======== SUPPLIED DATA ========

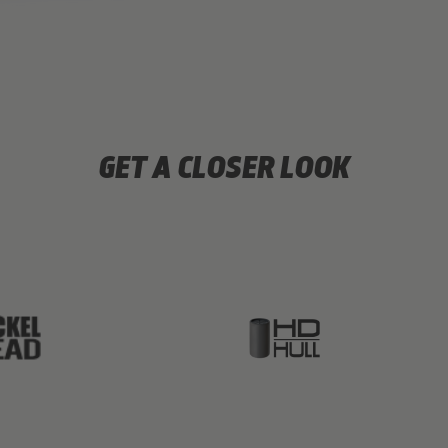
GET A CLOSER LOOK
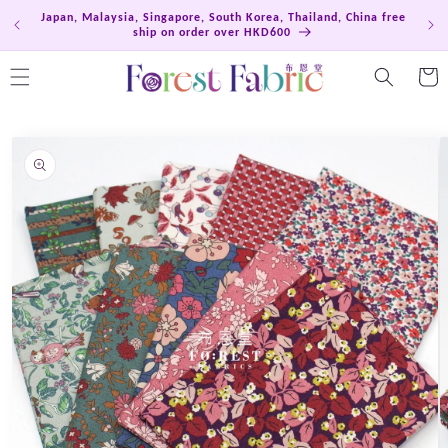
Skip to
Japan, Malaysia, Singapore, South Korea, Thailand, China free
Hong
content
ship on order over HKD600
Cart
Skip to
product
information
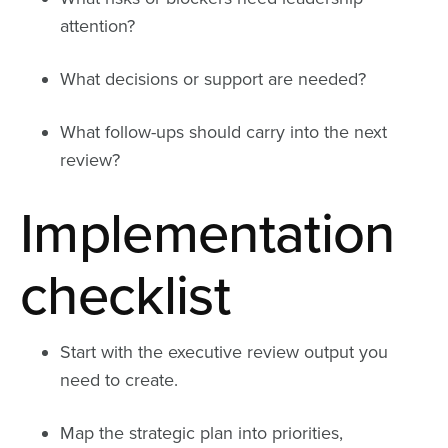
attention?
What decisions or support are needed?
What follow-ups should carry into the next
review?
Implementation
checklist
Start with the executive review output you
need to create.
Map the strategic plan into priorities,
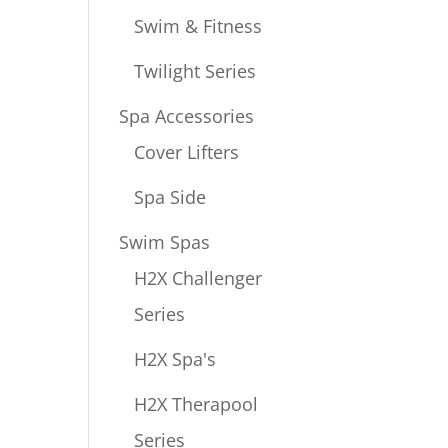
Swim & Fitness
Twilight Series
Spa Accessories
Cover Lifters
Spa Side
Swim Spas
H2X Challenger
Series
H2X Spa's
H2X Therapool
Series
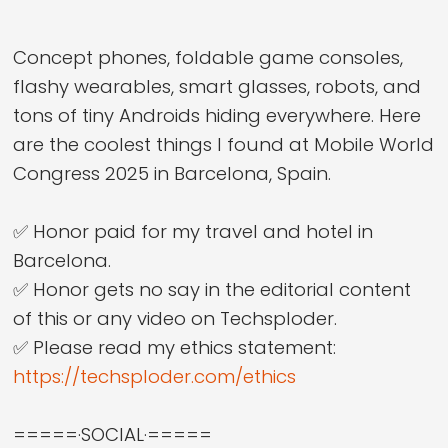
Concept phones, foldable game consoles,
flashy wearables, smart glasses, robots, and
tons of tiny Androids hiding everywhere. Here
are the coolest things I found at Mobile World
Congress 2025 in Barcelona, Spain.
✅ Honor paid for my travel and hotel in
Barcelona.
✅ Honor gets no say in the editorial content
of this or any video on Techsploder.
✅ Please read my ethics statement:
https://techsploder.com/ethics
=====·SOCIAL·=====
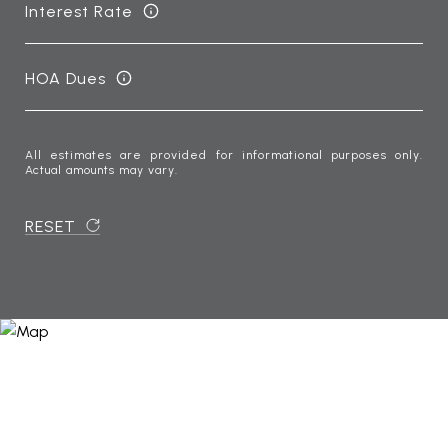
Interest Rate
HOA Dues
All estimates are provided for informational purposes only.
Actual amounts may vary.
RESET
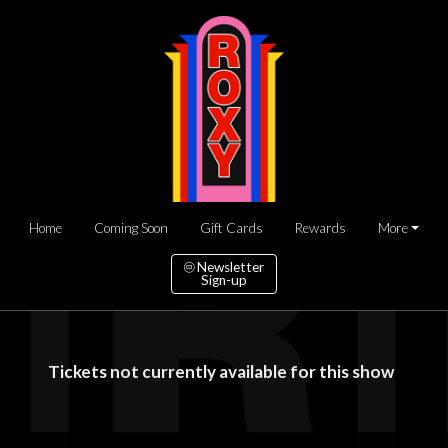
Home
Coming Soon
Gift Cards
Rewards
More
Newsletter
Sign-up
Tickets not currently available for this show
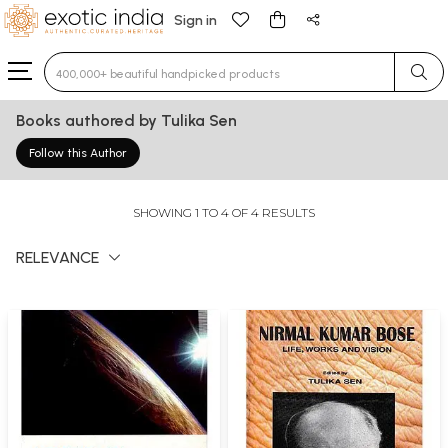
Sign in
Type 3 or more characters for results.
Books authored by Tulika Sen
Follow this Author
SHOWING 1 TO 4 OF 4 RESULTS
RELEVANCE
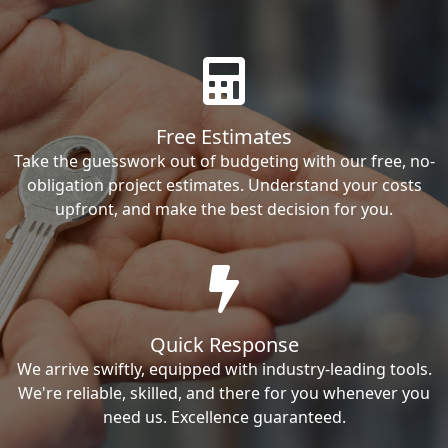
Free Estimates
Take the guesswork out of budgeting with our free, no-
obligation project estimates. Understand your costs
upfront, and make the best decision for you.
Quick Response
We arrive swiftly, equipped with industry-leading tools.
We're reliable, skilled, and there for you whenever you
need us. Excellence guaranteed.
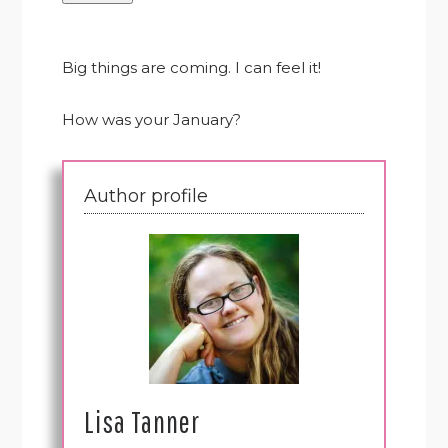
Big things are coming. I can feel it!
How was your January?
Author profile
Lisa Tanner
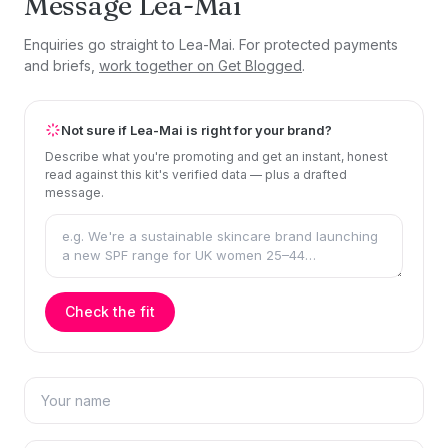
Message Lea-Mai
Enquiries go straight to Lea-Mai. For protected payments
and briefs,
work together on Get Blogged
.
Not sure if Lea-Mai is right for your brand?
Describe what you're promoting and get an instant, honest
read against this kit's verified data — plus a drafted
message.
Check the fit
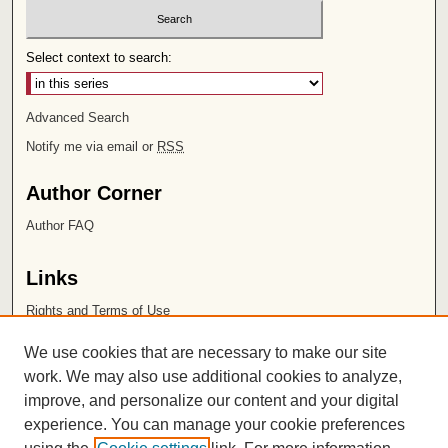
Select context to search:
Advanced Search
Notify me via email or
RSS
Author Corner
Author FAQ
Links
Rights and Terms of Use
Leatherby Libraries
We use cookies that are necessary to make our site
Chapman University
work. We may also use additional cookies to analyze,
improve, and personalize our content and your digital
ISSN 2572-1496
experience. You can manage your cookie preferences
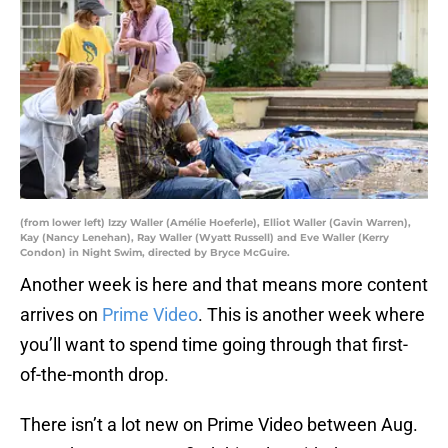
(from lower left) Izzy Waller (Amélie Hoeferle), Elliot Waller (Gavin Warren),
Kay (Nancy Lenehan), Ray Waller (Wyatt Russell) and Eve Waller (Kerry
Condon) in Night Swim, directed by Bryce McGuire.
Another week is here and that means more content
arrives on
Prime Video
. This is another week where
you’ll want to spend time going through that first-
of-the-month drop.
There isn’t a lot new on Prime Video between Aug.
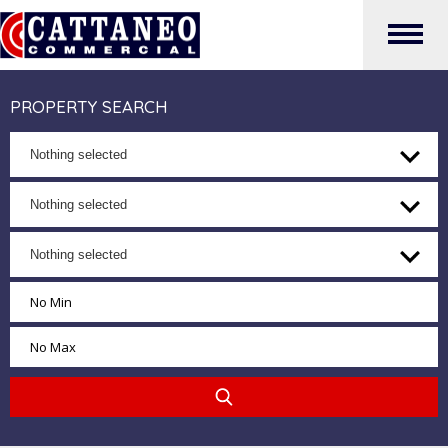
PROPERTY SEARCH
Nothing selected
Nothing selected
Nothing selected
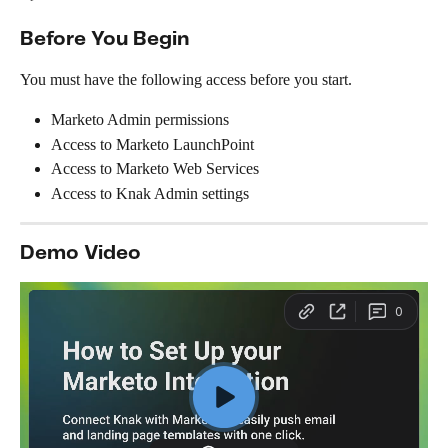
Before You Begin
You must have the following access before you start.
Marketo Admin permissions
Access to Marketo LaunchPoint
Access to Marketo Web Services
Access to Knak Admin settings
Demo Video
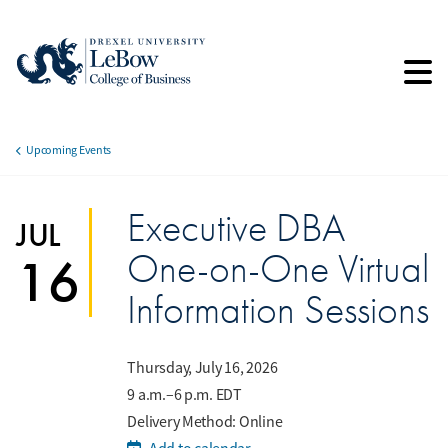
Skip
to
main
content
Upcoming Events
Breadcrumb
Executive DBA
JUL
One-on-One Virtual
16
Information Sessions
Thursday, July 16, 2026
9 a.m.–6 p.m. EDT
Delivery Method: Online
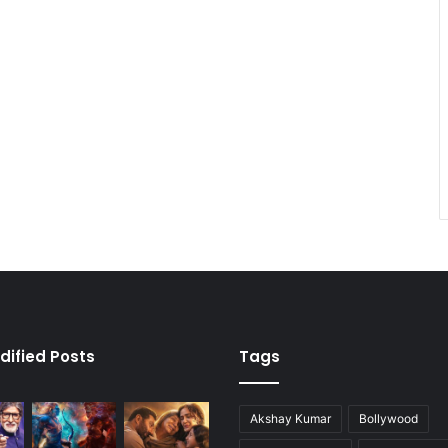
dified Posts
Tags
Akshay Kumar
Bollywood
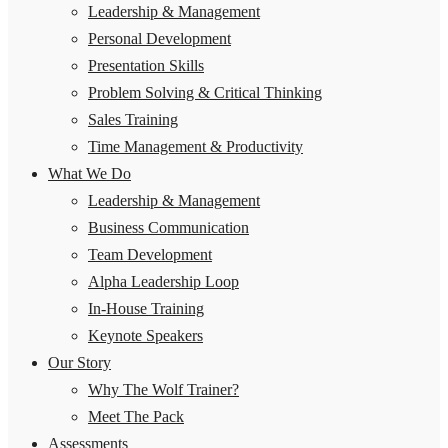
Leadership & Management
Personal Development
Presentation Skills
Problem Solving & Critical Thinking
Sales Training
Time Management & Productivity
What We Do
Leadership & Management
Business Communication
Team Development
Alpha Leadership Loop
In-House Training
Keynote Speakers
Our Story
Why The Wolf Trainer?
Meet The Pack
Assessments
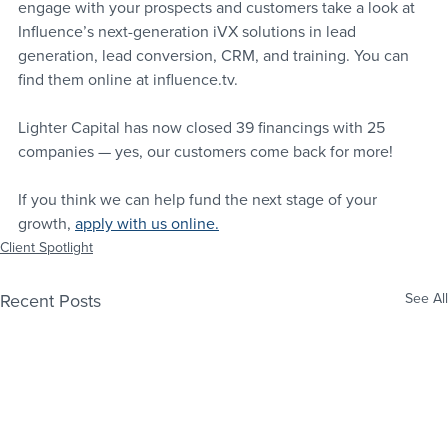
engage with your prospects and customers take a look at 
Influence’s next-generation iVX solutions in lead 
generation, lead conversion, CRM, and training. You can 
find them online at influence.tv.
Lighter Capital has now closed 39 financings with 25 
companies — yes, our customers come back for more! 
If you think we can help fund the next stage of your 
growth, 
apply with us online
.
Client Spotlight
Recent Posts
See All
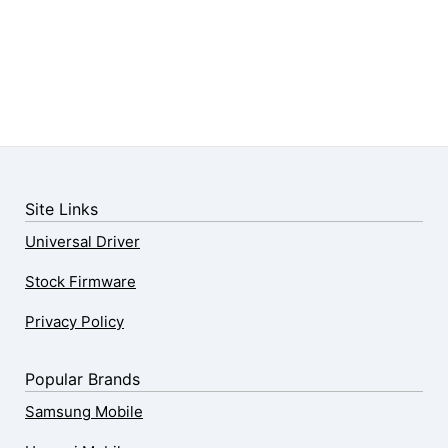
Site Links
Universal Driver
Stock Firmware
Privacy Policy
Popular Brands
Samsung Mobile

========

REQUIRED WORK
Here the job is to print all the entries above exactly, minus the images.

RESPONSE AREA
GET A CLOSER LOOK
Skip to
Japan, Malaysia, Singapore, South Korea, Thailand, China free
Hong
content
ship on order over HKD600
Cart
Skip to
product
information
attention?
What decisions or support are needed?
What follow-ups should carry into the next
review?
Implementation
checklist
Start with the executive review output you
need to create.
Map the strategic plan into priorities,
Swim & Fitness
Twilight Series
Spa Accessories
Cover Lifters
Spa Side
Swim Spas
H2X Challenger
Series
H2X Spa's
H2X Therapool
Series
Concept phones, foldable game consoles,
flashy wearables, smart glasses, robots, and
tons of tiny Androids hiding everywhere. Here
are the coolest things I found at Mobile World
Congress 2025 in Barcelona, Spain.
✅ Honor paid for my travel and hotel in
Barcelona.
✅ Honor gets no say in the editorial content
of this or any video on Techsploder.
✅ Please read my ethics statement:
https://techsploder.com/ethics
=====·SOCIAL·=====
Interest Rate
HOA Dues
All estimates are provided for informational purposes only.
Actual amounts may vary.
RESET
Home
Coming Soon
Gift Cards
Rewards
More
Newsletter
Sign-up
Tickets not currently available for this show
Sign in
Type 3 or more characters for results.
Books authored by Tulika Sen
Follow this Author
SHOWING 1 TO 4 OF 4 RESULTS
RELEVANCE
Free Estimates
Take the guesswork out of budgeting with our free, no-
obligation project estimates. Understand your costs
upfront, and make the best decision for you.
Quick Response
We arrive swiftly, equipped with industry-leading tools.
We're reliable, skilled, and there for you whenever you
need us. Excellence guaranteed.
Big things are coming. I can feel it!
How was your January?
Author profile
Lisa Tanner
Message Lea-Mai
Enquiries go straight to Lea-Mai. For protected payments
and briefs,
work together on Get Blogged
.
Not sure if Lea-Mai is right for your brand?
Describe what you're promoting and get an instant, honest
read against this kit's verified data — plus a drafted
message.
Check the fit
Select context to search:
Advanced Search
Notify me via email or
RSS
Author Corner
Author FAQ
Links
Rights and Terms of Use
Leatherby Libraries
We use cookies that are necessary to make our site
Chapman University
work. We may also use additional cookies to analyze,
improve, and personalize our content and your digital
ISSN 2572-1496
experience. You can manage your cookie preferences
(from lower left) Izzy Waller (Amélie Hoeferle), Elliot Waller (Gavin Warren),
Kay (Nancy Lenehan), Ray Waller (Wyatt Russell) and Eve Waller (Kerry
Condon) in Night Swim, directed by Bryce McGuire.
Another week is here and that means more content
arrives on
Prime Video
. This is another week where
you’ll want to spend time going through that first-
of-the-month drop.
There isn’t a lot new on Prime Video between Aug.
PROPERTY SEARCH
Nothing selected
Nothing selected
Nothing selected
Before You Begin
You must have the following access before you start.
Marketo Admin permissions
Access to Marketo LaunchPoint
Access to Marketo Web Services
Access to Knak Admin settings
Demo Video
Skip
to
main
content
Upcoming Events
Breadcrumb
Executive DBA
JUL
One-on-One Virtual
16
Information Sessions
Thursday, July 16, 2026
9 a.m.–6 p.m. EDT
Delivery Method: Online
dified Posts
Tags
Akshay Kumar
Bollywood
Leadership & Management
Personal Development
Presentation Skills
Problem Solving & Critical Thinking
Sales Training
Time Management & Productivity
What We Do
Leadership & Management
Business Communication
Team Development
Alpha Leadership Loop
In-House Training
Keynote Speakers
Our Story
Why The Wolf Trainer?
Meet The Pack
Assessments
engage with your prospects and customers take a look at 
Influence’s next-generation iVX solutions in lead 
generation, lead conversion, CRM, and training. You can 
find them online at influence.tv.
Lighter Capital has now closed 39 financings with 25 
companies — yes, our customers come back for more! 
If you think we can help fund the next stage of your 
growth, 
apply with us online
.
Client Spotlight
Recent Posts
See All
Site Links
Universal Driver
Stock Firmware
Privacy Policy
Popular Brands
Samsung Mobile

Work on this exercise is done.